Salvation Army is to shut Alderney corps

ALDERNEY’S Salvation Army corps is closing after 140 years.

The Salvation Army’s worship hall in Alderney will be sold when it closes its corps in the island. (Picture by David Nash)
The Salvation Army’s worship hall in Alderney will be sold when it closes its corps in the island. (Picture by David Nash)

The decision was made as numbers have been declining.

It has been more than a decade since the Alderney corps has had a full-time officer, and since then the corps and the Salvation Army Christian witness on the island has been under the leadership of local members.

The very small fellowship currently hosts Sunday morning worship services, weekly prayer meetings, Bible study and a coffee morning.

The Salvation Army’s southern division leader, Lt-Colonel Graham Owen, said it was sad to make the decision.

‘The Salvation Army has a proud heritage in Alderney and has played an important role in the lives of people in the island, but over the last few years, there has been a significant decrease in numbers, due to age and people leaving the island,’ he said.

‘This sadly means that the Salvation Army is no longer able to provide full-time leadership.’

The Salvation Army arrived in Alderney and opened a corps in 1882.

Along with most Alderney residents, the officers and Salvationists were evacuated during the Occupation, and the corps then reopened after the Second World War, in July 1946.

From the end of this year, all official Salvation Army services and activities will come to an end and the worship meeting hall and the officer’s quarters will sold.
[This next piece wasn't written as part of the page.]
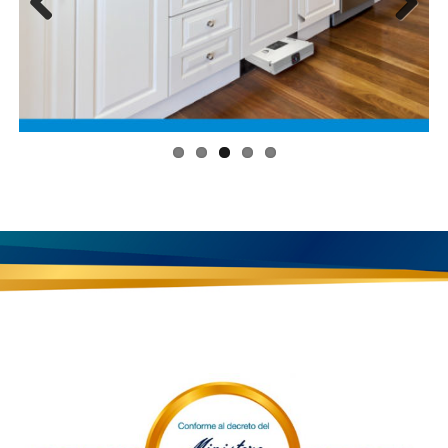
Previous
Next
From the time of closure, Salvation Army members in Alderney will have the opportunity to remain Salvationists, and will be given the option to transfer their membership to the Guernsey corps, where they will come under the pastoral care of the church leaders in Guernsey.

Those leaders may visit Alderney from time to time to minister to the few Salvationists remaining in the northern isle.

‘We do understand that some islanders may wish to maintain their Salvation Army membership, as Salvationists, and attend another local church, while some alternatively may wish to become members of another local church,’ said Lt-Col Owen.

‘Of course, we encourage all our members and friends in Alderney, as they have always done, to remain a vibrant part of Christian life and witness in the island, and we encourage them to remain faithful to Christian worship and fellowship, prayer, Bible study and Christian outreach.

'We are committed to offering compassionate support, especially during this very difficult time of transition.’

A closure timetable has still to be decided, but it is likely to be before the end of the year.

n Guernsey still has a church at L’Islet, as well as a community centre off the Bridge.